Печорин, Базаров, Татьяна Ларина, Наташа Ростова, Остап Бендер — всё это в давнем прошлом. Даже солдату Чонкину, последнему (пусть и глубоко чуждому мне) герою, уже более четверти века.
В массовой литературе дела обстоят несколько иначе. Многотомные серии детективов требуют героя, он — необходимая деталь, обязательный ингредиент. Но и здесь негусто.
Конечно, Каменская и Фандорин. Но даже их успех был бы неполон без шумно разрекламированных экранизаций. Теперь Фандорин уже ассоциируется не с героем Акунина, но с Олегом Меньшиковым или Егором Бероевым, а Каменская с Еленой Яковлевой.
Остальные и вовсе забываются, сливаются друг с другом, стоит только перелистать покетбук и отправить его по назначению — в мусорную корзину.

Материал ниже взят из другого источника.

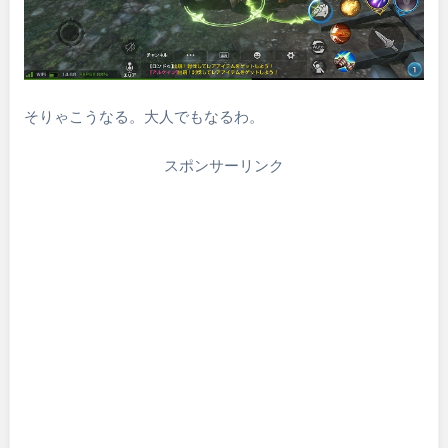
そりゃこうなる。大人でもなるわ。
スポンサーリンク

Бескрайние унылые просторы большой литературы как Саргассово море: ни островов, ни течения, ни ветра. Иногда на горизонте померещится мачта с пиратским флагом. Мираж. Писатель опять обманул.
Пару лет назад Александр Кабаков, представляя читателям «Октября» повестушку одного молодого прозаика, автора ни много ни мало ремейка «Молодой гвардии», заметил: «Мне кажется, что форма ремейка была выбрана (может быть, подсознательно) от смущения: вроде бы неловко теперь всерьёз писать о подвигах».